Carl Christian Lund (21 April 1855 – 10 February 1940) was the leading Danish theatrical painter of his time.

==Early life and education==
Lund was born on 21 April 1855 in Odense, the son of master shoemaker Niels Martin Lund (1819-72) og Abelone Aagaard (1824-90). He apprenticed as a house painter and attended Odense Technical School. In 1873-76, he attended the Royal Danish Academy of Fine Arts. He then started to work as an assistant in his uncle Carl Frederik Aagaard's studio before going on a study trip to Munich, Vienna and Italy.

==Career==
In Vienna, Lund had begun specializing in theatrical painting. He had his debut as a scenographer at the opening of Dagmarteatret on 7 March 1883. He started working for the Casino Theatre the following year.

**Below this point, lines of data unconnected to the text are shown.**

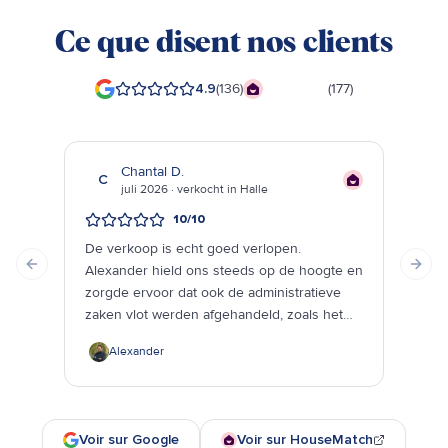
Ce que disent nos clients
4.9
(
136
)
9,4
/10
(
177
)
Chantal D.
C
juli 2026 · verkocht in Halle
10
/10
Goe
De verkoop is echt goed verlopen.
opvo
Alexander hield ons steeds op de hoogte en
Previous slide
Next
bere
zorgde ervoor dat ook de administratieve
zaken vlot werden afgehandeld, zoals het
opnemen van de meterstanden. Alles verliep
Alexander
correct en goed geregeld.
Voir sur Google
Voir sur HouseMatch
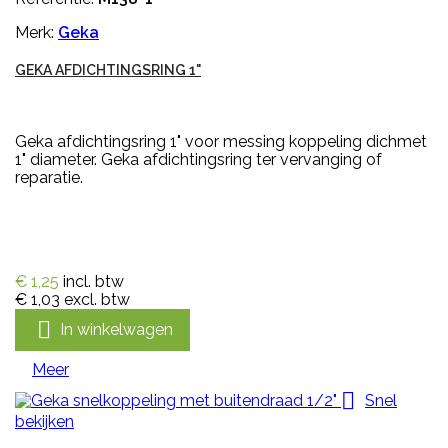
Merk:
Geka
GEKA AFDICHTINGSRING 1"
Geka afdichtingsring 1" voor messing koppeling dichmet
1" diameter. Geka afdichtingsring ter vervanging of
reparatie.
€ 1,25
incl. btw
€ 1,03
excl. btw

In winkelwagen
Meer

Snel
bekijken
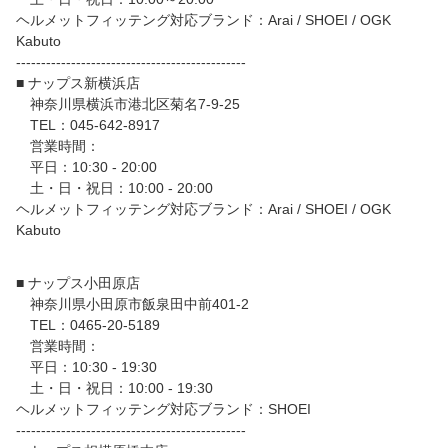
ヘルメットフィッテング対応ブランド：Arai / SHOEI / OGK
Kabuto
----------------------------------------------
■ ナップス新横浜店
神奈川県横浜市港北区菊名7-9-25
TEL：045-642-8917
営業時間：
平日：10:30 - 20:00
土・日・祝日：10:00 - 20:00
ヘルメットフィッテング対応ブランド：Arai / SHOEI / OGK
Kabuto
■ ナップス小田原店
神奈川県小田原市飯泉田中前401-2
TEL：0465-20-5189
営業時間：
平日：10:30 - 19:30
土・日・祝日：10:00 - 19:30
ヘルメットフィッテング対応ブランド：SHOEI
----------------------------------------------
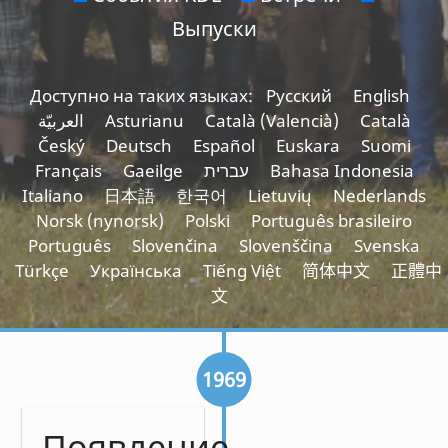
Выпуски
Доступно на таких языках:
Русский
English
العربيّة
Asturianu
Català (Valencià)
Català
Český
Deutsch
Español
Euskara
Suomi
Français
Gaeilge
עברית
Bahasa Indonesia
Italiano
日本語
한국어
Lietuvių
Nederlands
Norsk (nynorsk)
Polski
Português brasileiro
Português
Slovenčina
Slovenščina
Svenska
Türkçe
Українська
Tiếng Việt
简体中文
正體中
文
1969
Появление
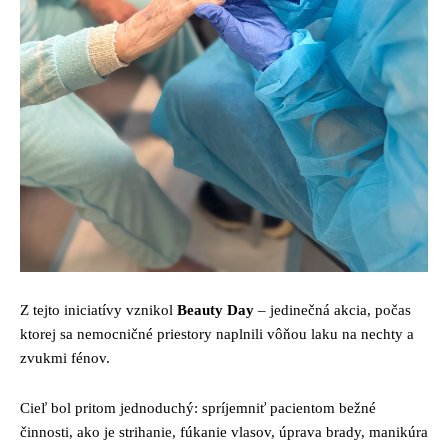
Z tejto iniciatívy vznikol
Beauty Day
– jedinečná akcia, počas
ktorej sa nemocničné priestory naplnili vôňou laku na nechty a
zvukmi fénov.
Cieľ bol pritom jednoduchý: spríjemniť pacientom bežné
činnosti, ako je strihanie, fúkanie vlasov, úprava brady, manikúra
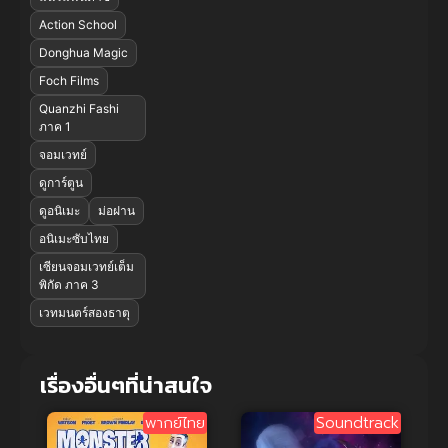
Action School
Donghua Magic
Foch Films
Quanzhi Fashi
ภาค 1
จอมเวทย์
ดูการ์ตูน
ดูอนิเมะ
ม่อฝาน
อนิเมะซับไทย
เซียนจอมเวทย์เต็ม
พิกัด ภาค 3
เวทมนตร์สองธาตุ
เรื่องอื่นๆที่น่าสนใจ
พากย์ไทย
Soundtrack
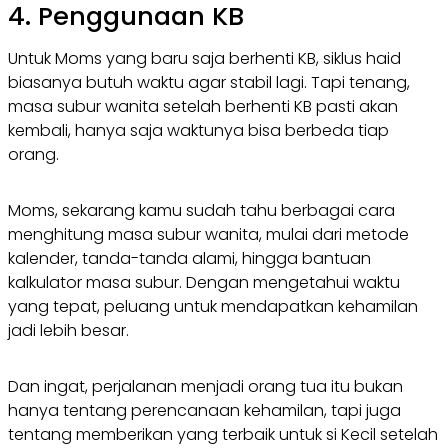
4. Penggunaan KB
Untuk Moms yang baru saja berhenti KB, siklus haid
biasanya butuh waktu agar stabil lagi. Tapi tenang,
masa subur wanita setelah berhenti KB pasti akan
kembali, hanya saja waktunya bisa berbeda tiap
orang.
Moms, sekarang kamu sudah tahu berbagai cara
menghitung masa subur wanita, mulai dari metode
kalender, tanda-tanda alami, hingga bantuan
kalkulator masa subur. Dengan mengetahui waktu
yang tepat, peluang untuk mendapatkan kehamilan
jadi lebih besar.
Dan ingat, perjalanan menjadi orang tua itu bukan
hanya tentang perencanaan kehamilan, tapi juga
tentang memberikan yang terbaik untuk si Kecil setelah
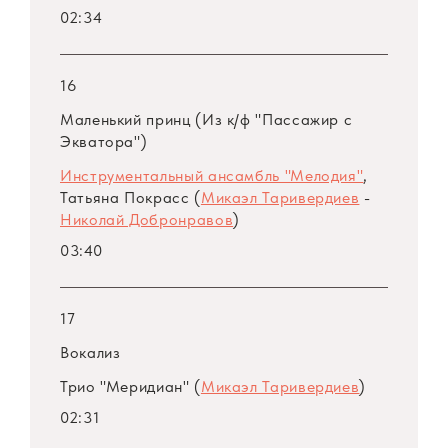
02:34
16
Маленький принц (Из к/ф "Пассажир с
Экватора")
Инструментальный ансамбль "Мелодия"
,
Татьяна Покрасс (
Микаэл Таривердиев
-
Николай Добронравов
)
03:40
17
Вокализ
Трио "Меридиан" (
Микаэл Таривердиев
)
02:31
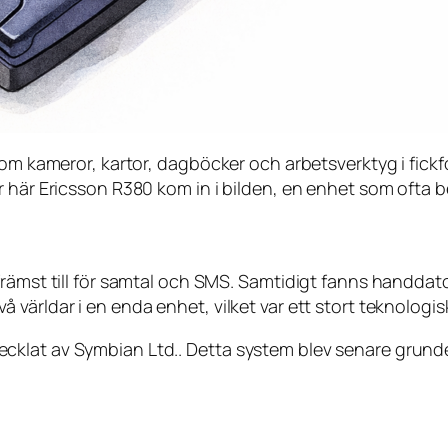
 som kameror, kartor, dagböcker och arbetsverktyg i fick
r här Ericsson R380 kom in i bilden, en enhet som ofta 
främst till för samtal och SMS. Samtidigt fanns handda
världar i en enda enhet, vilket var ett stort teknologis
cklat av Symbian Ltd.. Detta system blev senare grun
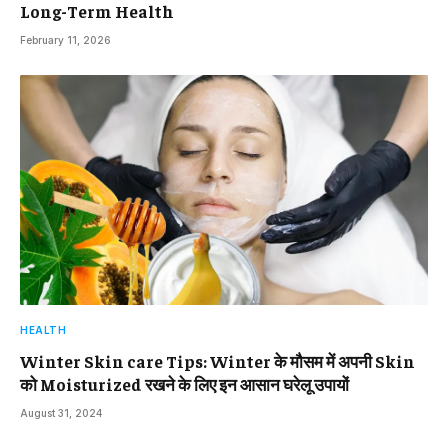
Long-Term Health
February 11, 2026
HEALTH
Winter Skin care Tips: Winter के मौसम में अपनी Skin
को Moisturized रखने के लिए इन आसान घरेलू उपायों
August 31, 2024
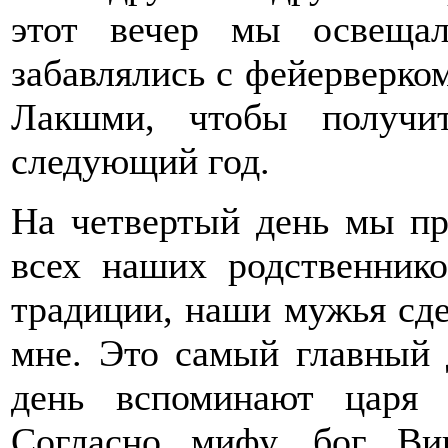
этот вечер мы освеща
забавлялись с фейерверко
Лакшми, чтобы получи
следующий год.
На четвертый день мы пр
всех наших родственник
традиции, наши мужья сд
мне. Это самый главный 
день вспоминают царя
Согласно мифу, бог В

Lund soon gained recognition for his technical skill and was in 1889 selected for decorating the Danish pavilion at the Exposition Universelle (1889) in Paris. He created six large paintings of Danish castles which were awarded the exhibition's silver medal. In 1892, he returned to Italy on a travel stipend from the Ministry of Culture. In 1896 he was appointed as acting theatrical painter at the Royal Danish Theatre. He also worked for most of the other theatres in Copenhagen as well as in the provinces.

==Personal life==
Lund met his future wife Leopoldine Franziska Schafrath (9 March 1859 – 9 March 1926) in Vienna. They were married on 11 January 1883 in Odense. The couple lived in Frederiksberg. He was created a Knight in the Order of the Dannebrog in 1915.

Lund died on 10 February 1940 and is buried in Frederiksberg Old Cemetery.